In the heart of Scandinavia, where sometimes weeks may go by without sunlight, two musicians formed a post rock project and named it after a cold war incident involving a Soviet submarine that ran aground on Sweden’s southern coastline. If I stopped right there and cued up a track from their album, you would probably be braced for something heavy, dark, and desolate. What you would not expect are the shimmering guitars, anthemic melodies, and soaring choir voices of ‘The Poet’, the track that opens the album “Dreamer on the Run” by U137.
Of course, I craftily left out that the two musicians are Adam Tornblad and Oscar Gulbrandsen who are also part of Moonlit Sailor, a group that has released three albums of uplifting instrumental music, and that “Dreamer on the Run” is exactly the kind of record they wanted to make.
According to Adam, “What inspires us is the thought of making THE perfect song, a timeless masterpiece of sorts. Dreamer is about as personal as an album gets. We wrote the music while living together directly after we had both ended long-term relationships. We shared the same vision about the album…to make our listeners feel inspired. The album title refers to those ‘dreamers’ among us who are ‘on the run’ from an ordinary, boring existence”.
By the standard that Adam and Oscar set for themselves, the album is an unqualified success. Leave your angst, melancholy, and anger at the door. “Dreamer on the Run” is the sound of the first road trip of the summer or a deep breath of ocean air on a sunny day at the beach. The opening tracks, ‘The Poet’ and ‘Watching the Storm’, set the tone both thematically and musically to tee up what I consider the ‘home run’ of the album, the resplendent ‘Pearl Lakes’. It is a stadium-ready song with an introduction would not sound out of place at a U2 concert (including Edge like guitars) and is full of interesting progressions and melodic surprises.

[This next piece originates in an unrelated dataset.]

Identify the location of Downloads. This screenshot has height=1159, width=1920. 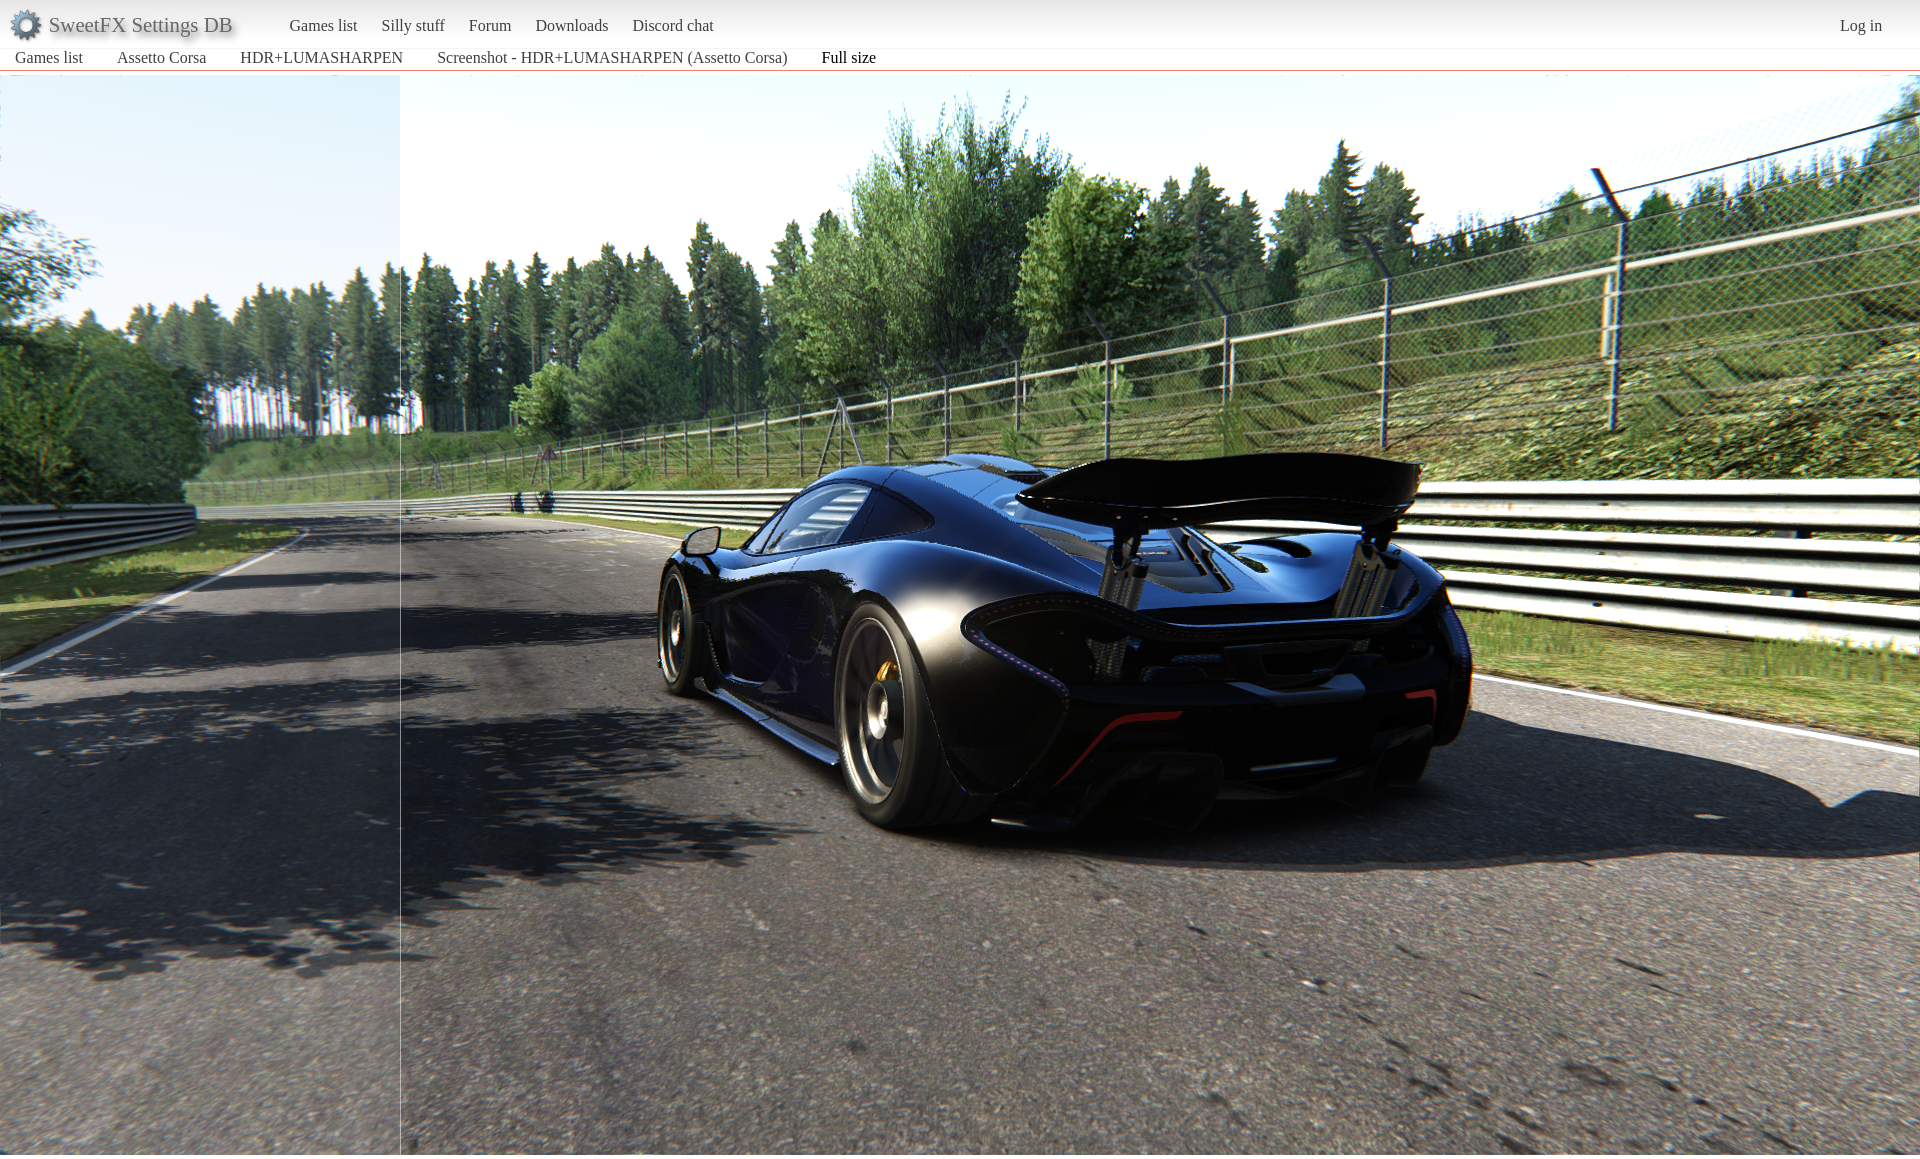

After ‘Pearl Lakes’, the album shifts back down into a lower gear with a stretch of more atmospheric tunes which are largely absent of percussion, including the sentimental ‘Let Me Keep This Memory’, the searching ‘Varburg’, and the transcendent ‘Midsummer Field’. The energy level climbs again on ‘Sliding Doors’ which leads off with strumming acoustic guitars and a soaring e-bow and ends on a powerful, anthemic crescendo. Finally, there is a just a touch of melancholy in the short ‘The Nostalgic Tune’ before the album ends strongly on the title track, which peaks triumphantly in a swirl of guitars, strings, and synths before the delicate outro reprises the melody with just the chimes of the glockenspiel.
One has to admire the way that the guys reached inside themselves during what could have been a dark time in their lives to create music that is exuberant and optimistic and, unlike the namesake of the band, unsinkable. It has an unabashedly romantic spirit and delivers everything it promises on the tin. The U137 submarine may have run aground 30 years ago, but U137, the band, is headed for open waters with not a cloud in the sky.